SAN FRANCISCO (KPIX) — A couple of San Francisco’s premier art museums reopened Sunday morning with a gift for the public: free admission and a chance to experience a bit of normal life again. And, at this point, even the art itself is being influenced by the pandemic.
“Oh my gosh, this is such a treat. This is the first time my kids have been indoor anywhere since the pandemic started,” said Wendy Armstrong.
She and her two children were among those who welcomed art back to the city as the S.F. Museum of Modern Art opened its doors to the public for the first time since the post-Thanksgiving coronavirus surge.
“To be without the museums and the performing arts has really hampered San Francisco’s ability to come back to life the way we all want it to,” said SFMoMA director Neal Benezra.
He said it has been difficult but, even while closed, the museum has supported art by commissioning pieces that reflect the common struggles of our times.
In a display entitled, “Close To Home: Creativity In Crisis,” one artist painted a new watercolor each day, including images of funerals, protesters and Ruth Bader Ginsburg. Another painted pictures of flowers to send to the gravely ill.

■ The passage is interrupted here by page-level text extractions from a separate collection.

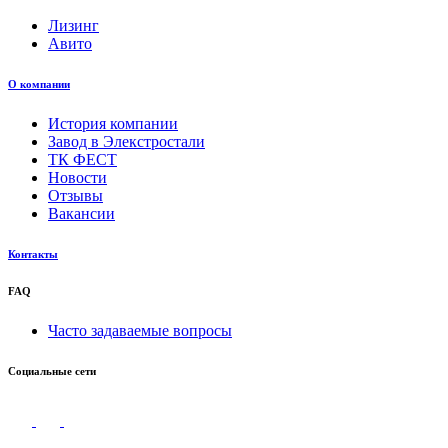
Лизинг
Авито
О компании
История компании
Завод в Элекстростали
ТК ФЕСТ
Новости
Отзывы
Вакансии
Контакты
FAQ
Часто задаваемые вопросы
Социальные сети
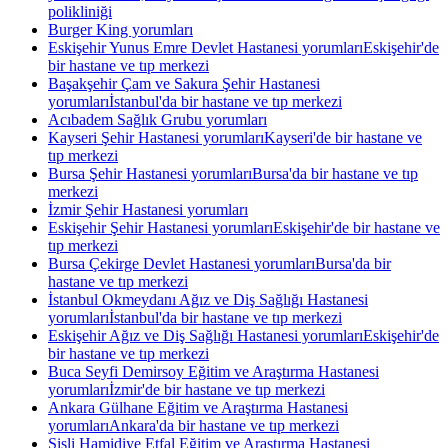
polikliniği
Burger King yorumları
Eskişehir Yunus Emre Devlet Hastanesi yorumları
Eskişehir'de
bir hastane ve tıp merkezi
Başakşehir Çam ve Sakura Şehir Hastanesi
yorumları
İstanbul'da bir hastane ve tıp merkezi
Acıbadem Sağlık Grubu yorumları
Kayseri Şehir Hastanesi yorumları
Kayseri'de bir hastane ve
tıp merkezi
Bursa Şehir Hastanesi yorumları
Bursa'da bir hastane ve tıp
merkezi
İzmir Şehir Hastanesi yorumları
Eskişehir Şehir Hastanesi yorumları
Eskişehir'de bir hastane ve
tıp merkezi
Bursa Çekirge Devlet Hastanesi yorumları
Bursa'da bir
hastane ve tıp merkezi
İstanbul Okmeydanı Ağız ve Diş Sağlığı Hastanesi
yorumları
İstanbul'da bir hastane ve tıp merkezi
Eskişehir Ağız ve Diş Sağlığı Hastanesi yorumları
Eskişehir'de
bir hastane ve tıp merkezi
Buca Seyfi Demirsoy Eğitim ve Araştırma Hastanesi
yorumları
İzmir'de bir hastane ve tıp merkezi
Ankara Gülhane Eğitim ve Araştırma Hastanesi
yorumları
Ankara'da bir hastane ve tıp merkezi
Şişli Hamidiye Etfal Eğitim ve Araştırma Hastanesi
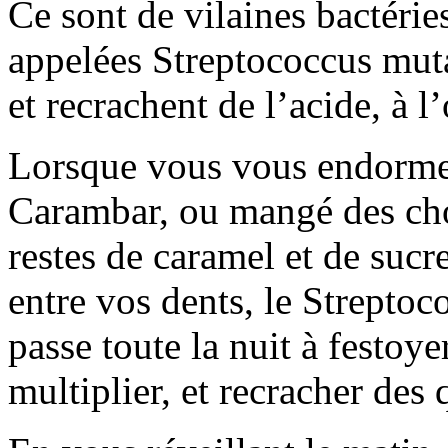
Ce sont de vilaines bactérie
appelées Streptococcus muta
et recrachent de l’acide, à l’
Lorsque vous vous endorme
Carambar, ou mangé des cho
restes de caramel et de sucre
entre vos dents, le Streptoc
passe toute la nuit à festoye
multiplier, et recracher des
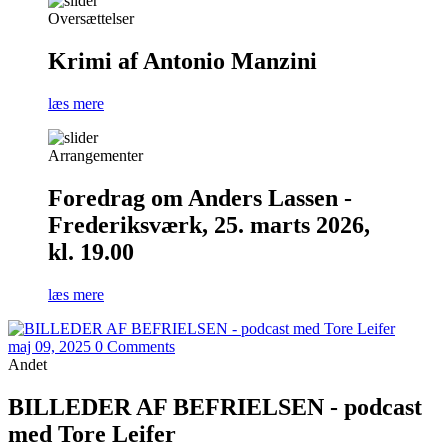
Oversættelser
Krimi af Antonio Manzini
læs mere
Arrangementer
Foredrag om Anders Lassen -
Frederiksværk, 25. marts 2026,
kl. 19.00
læs mere
maj 09, 2025
0 Comments
Andet
BILLEDER AF BEFRIELSEN - podcast
med Tore Leifer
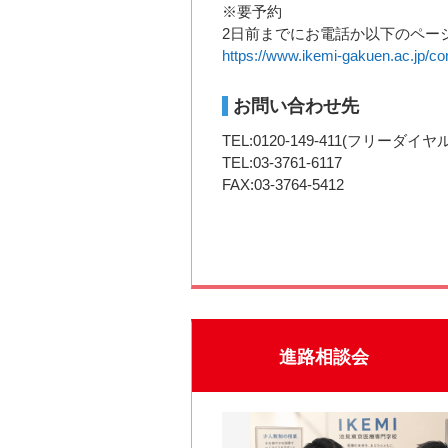
※要予約
2日前までにお電話か以下のペー
https://www.ikemi-gakuen.ac.jp/co
お問い合わせ先
TEL:0120-149-411(フリーダイヤル
TEL:03-3761-6117
FAX:03-3764-5412
進路相談会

But it hasn’t all been darkness. The museum opened its empty galleries to the San Francisco Ballet to create a stunning new video presentation called “Colorforms.” Taken together, the museum has become a place where people can reflect on their own experiences over the past year.
“It’s extremely moving, sort of unsettling,” said visitor Jafi Lipson. “It’s, like, heavy — the extent to which you can directly connect to the art.”
Over at the Civic Center, the Asian Art Museum also offered free admission Sunday. They have a mix of old and new, including a towering overhead sculpture entitled “I look for the sky” by artist Zheng Chongbin.
Viewing the museum’s ancient art should give visitors a sense of connection to the human experience, regardless of time, according to museum director and CEO, Jay Xu.
“You know, the art really transcends all boundaries,” he said. “Not only for our mental health but to really bring together the community to have a sense that we’re all in this together.”
We are living through something extraordinary and it is the purpose of art, whether ancient or contemporary, to help us understand what it’s all supposed to mean.
“For me, it’s really important because it’s one of the reasons I like to live here. I go to the opera, go to the museums, so I’m glad they’re still here and they’re open now,” said Asian Art Museum visitor Ellen Chang. “The vaccine’s out, hopefully we see the light at the end of the tunnel.”